I. Die Beschwerde wird gemäß § 279 BAO als unbegründet abgewiesen. Der angefochtene Bescheid bleibt unverändert.

II. Gegen dieses Erkenntnis ist eine ordentliche Revision an den Verwaltungsgerichtshof nach Art. 133 Abs. 4 Bundes-Verfassungsgesetz (B-VG) nicht zulässig.

Entscheidungsgründe

I. Verfahrensgang

Mit Schreiben vom teilte das Finanzamt dem Beschwerdeführer (im Folgenden abgekürzt Bf.) mit, dass auf dem Abgabenkonto der Primärschuldnerin die im beiliegendem Rückstandsausweis angeführten Abgaben in Höhe von insgesamt 40.505,91 € uneinbringlich aushafteten. Aufgrund der Funktion des Bf. als das zur Vertretung der Gesellschaft berufene Organ habe ihm die Wahrnehmung der abgabenrechtlichen Verpflichtungen oblegen. Da die im Rückstandsausweis angeführten Abgabenbeträge während der Vertretungsperiode des Bf. fällig bzw. nicht entrichtet worden seien, müsse das Finanzamt bis zum Beweis des Gegenteiles davon ausgehen, dass der Bf. der ihm obliegenden Erfüllung der abgabenrechtlichen Pflichten der Gesellschaft nicht ausreichend nachgekommen sei.
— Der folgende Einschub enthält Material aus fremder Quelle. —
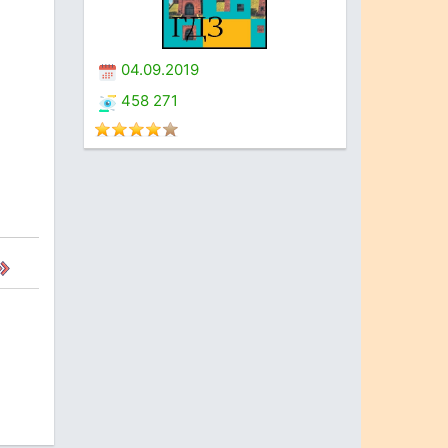
04.09.2019
458 271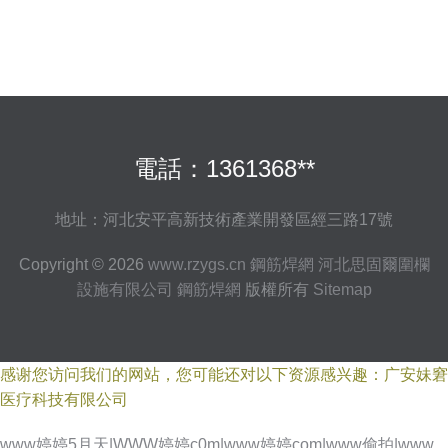
電話：1361368**
地址：河北安平高新技術產業開發區經三路17號
Copyright © 2026
www.rzygs.cn
鋼筋焊網
河北思固爾圍欄
設施有限公司
鋼筋焊網
版權所有
Sitemap
感谢您访问我们的网站，您可能还对以下资源感兴趣：广安妹窘
医疗科技有限公司
www婷婷5月天|WWW婷婷c0m|www婷婷com|www偷拍|www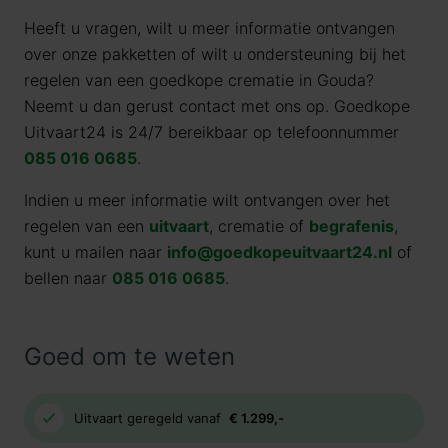
Heeft u vragen, wilt u meer informatie ontvangen
over onze pakketten of wilt u ondersteuning bij het
regelen van een goedkope crematie in Gouda?
Neemt u dan gerust contact met ons op. Goedkope
Uitvaart24 is 24/7 bereikbaar op telefoonnummer
085 016 0685
.
Indien u meer informatie wilt ontvangen over het
regelen van een
uitvaart
, crematie of
begrafenis
,
kunt u mailen naar
info@goedkopeuitvaart24.nl
of
bellen naar
085 016 0685
.
Goed om te weten
Uitvaart geregeld vanaf
€ 1.299,-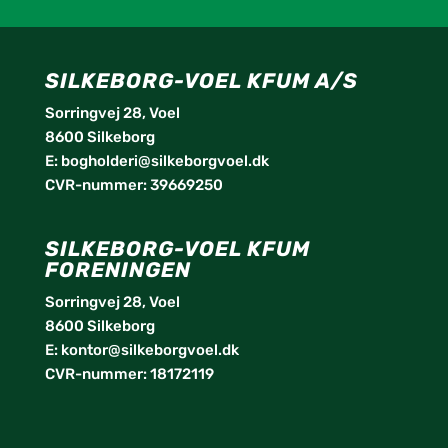
SILKEBORG-VOEL KFUM A/S
Sorringvej 28, Voel
8600 Silkeborg
E:
bogholderi@silkeborgvoel.dk
CVR-nummer: 39669250
SILKEBORG-VOEL KFUM
FORENINGEN
Sorringvej 28, Voel
8600 Silkeborg
E:
kontor@silkeborgvoel.dk
CVR-nummer: 18172119
facebook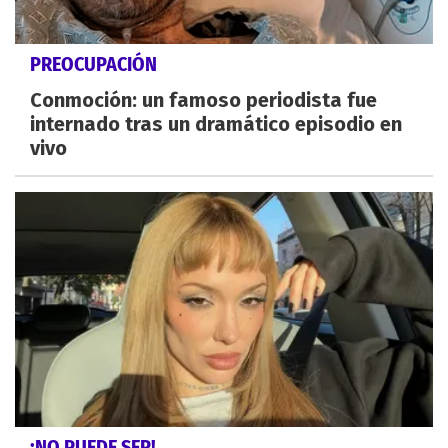
PREOCUPACIÓN
Conmoción: un famoso periodista fue
internado tras un dramático episodio en
vivo
¡NO PUEDE SER!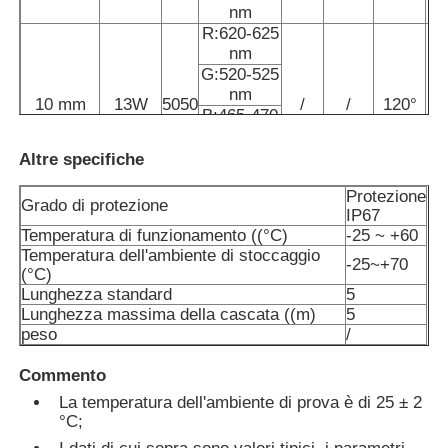
nm
R:620-625
Mini lavastoviglie
nm
G:520-525
nm
10 mm
13W
5050
/
/
120°
Barra luminosa per sauna
B:465-470
nm
W:2700-
Altre specifiche
Striscia LED ad alta efficienza
6500
Protezione
Grado di protezione
IP67
Temperatura di funzionamento ((°C)
-25 ~ +60
Apparecchi di illuminazione a LED
Temperatura dell'ambiente di stoccaggio
-25~+70
(°C)
Lunghezza standard
5
Flessibili lampadine a LED
Lunghezza massima della cascata ((m)
5
peso
/
Commento
La temperatura dell'ambiente di prova è di 25 ± 2
°C;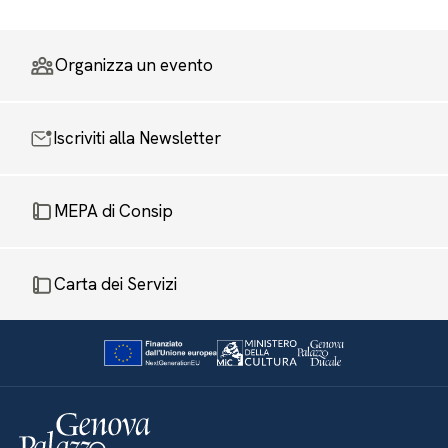
Organizza un evento
Iscriviti alla Newsletter
MEPA di Consip
Carta dei Servizi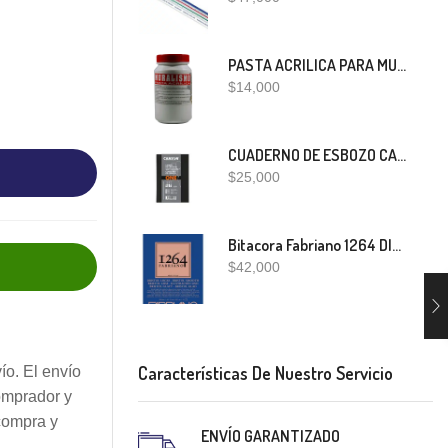
PASTA ACRILICA PARA MURALISMO 400 GRS
$
14,000
CUADERNO DE ESBOZO CANSON ONE
$
25,000
Bitacora Fabriano 1264 DIBUJO A5
$
42,000
Características De Nuestro Servicio
ío. El envío
omprador y
compra y
ENVÍO GARANTIZADO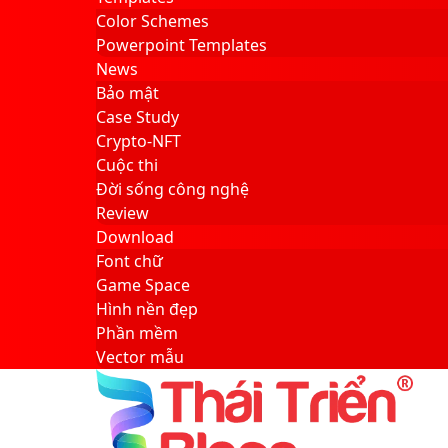
Color Schemes
Powerpoint Templates
News
Bảo mật
Case Study
Crypto-NFT
Cuộc thi
Đời sống công nghệ
Review
Download
Font chữ
Game Space
Hình nền đẹp
Phần mềm
Vector mẫu
Sidebar
Search
for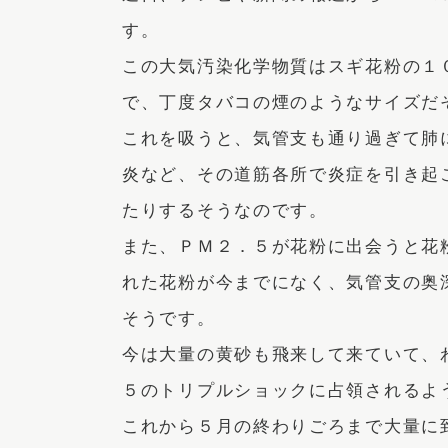
す。
この大気汚染化学物質はスギ花粉の１
で、丁度タバコの煙のようなサイズだ
これを吸うと、気管支も通り過ぎて肺
炎など、その道筋各所で炎症を引き起
たりするそうなのです。
また、ＰＭ２．５が花粉に出会うと花
れた花粉が今までになく、気管支の奥
そうです。
今は大量の黄砂も飛来して来ていて、
５のトリプルショックに占領されるよ
これから５月の終わりごろまで大量に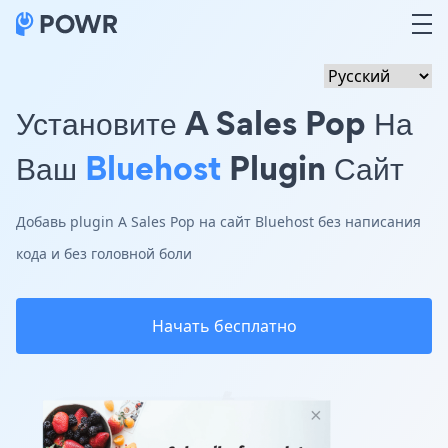
Установите A Sales Pop На
Ваш
Bluehost
Plugin Сайт
Добавь plugin A Sales Pop на сайт Bluehost без написания
кода и без головной боли
Начать бесплатно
Vertreter von Kapitalgesellschaften hafteten mit ihrem persönlichen Einkommen und Vermögen für deren Abgaben, wenn sie an deren Nichtentrichtung ein Verschulden treffe, wobei hierfür bereits leichte Fahrlässigkeit genüge. Kein Verschulden bestünde beispielsweise, wenn alle anderen Gesellschaftsgläubiger gleich behandelt worden seien wie das Finanzamt. Die Pflichtverletzung müsse darüber hinaus in ursächlichem Zusammenhang mit der Nichtentrichtung stehen.

Nach ständiger Judikatur des Verwaltungsgerichtshofes müsse das Finanzamt somit bis zum Beweis des Gegenteiles von einer schuldhaften und für den Abgabenausfall zudem auch ursächlichen Verletzung der Pflicht des Bf. zur Entrichtung der fällig gewordenen Abgaben aus den verwalteten Mitteln ausgehen. Unter diesen Umständen müsste der Bf. mit der Erlassung eines Haftungsbescheides im Ausmaß der uneinbringlich gebliebenen Abgaben rechnen.
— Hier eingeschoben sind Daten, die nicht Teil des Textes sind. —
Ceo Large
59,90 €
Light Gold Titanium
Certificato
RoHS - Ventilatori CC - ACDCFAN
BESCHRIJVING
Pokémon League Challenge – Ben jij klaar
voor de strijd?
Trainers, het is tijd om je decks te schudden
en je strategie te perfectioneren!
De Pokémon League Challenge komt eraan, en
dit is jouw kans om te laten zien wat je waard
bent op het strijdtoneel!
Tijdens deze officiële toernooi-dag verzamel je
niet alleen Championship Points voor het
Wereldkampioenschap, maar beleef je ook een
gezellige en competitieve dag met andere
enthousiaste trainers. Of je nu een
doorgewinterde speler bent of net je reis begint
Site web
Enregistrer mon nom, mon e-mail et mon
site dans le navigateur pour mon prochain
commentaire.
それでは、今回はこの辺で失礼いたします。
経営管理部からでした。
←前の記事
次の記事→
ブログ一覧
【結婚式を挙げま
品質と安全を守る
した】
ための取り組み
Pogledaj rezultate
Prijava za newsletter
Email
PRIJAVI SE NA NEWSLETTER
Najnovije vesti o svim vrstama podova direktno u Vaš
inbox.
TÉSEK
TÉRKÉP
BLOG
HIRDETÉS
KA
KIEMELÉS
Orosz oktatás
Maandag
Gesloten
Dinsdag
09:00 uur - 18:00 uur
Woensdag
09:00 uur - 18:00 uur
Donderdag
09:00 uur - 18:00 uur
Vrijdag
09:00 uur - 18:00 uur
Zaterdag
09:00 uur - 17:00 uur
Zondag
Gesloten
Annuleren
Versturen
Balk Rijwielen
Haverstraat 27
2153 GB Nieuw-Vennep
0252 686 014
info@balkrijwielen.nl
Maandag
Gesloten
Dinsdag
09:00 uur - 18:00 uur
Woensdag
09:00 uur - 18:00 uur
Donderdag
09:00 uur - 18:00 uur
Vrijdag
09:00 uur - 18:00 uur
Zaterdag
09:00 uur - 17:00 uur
Sofern die Gesellschaft bereits zu den Fälligkeitszeitpunkten der betreffenden Abgaben nicht mehr über ausreichend liquide Mittel zur (vollen) Bezahlung aller Verbindlichkeiten verfügt habe, könne dieser Umstand durch eine Auflistung sämtlicher Gläubiger mit zum Zeitpunkt der Abgabenfälligkeiten gleichzeitig oder früher fällig gewordenen Forderungen dargelegt werden. In dieser Aufstellung müssten alle damaligen Gläubiger der Gesellschaft (auch die zur Gänze bezahlten) sowie die auf einzelne Verbindlichkeiten (Gläubiger) geleisteten Zahlungen (Quoten) enthalten sein. Anzugeben bzw. gegenüberzustellen seien zudem alle verfügbar gewesenen liquiden Mittel (Bargeld und offene Forderungen) und es sei die Verschuldenssituation umfassend darzustellen.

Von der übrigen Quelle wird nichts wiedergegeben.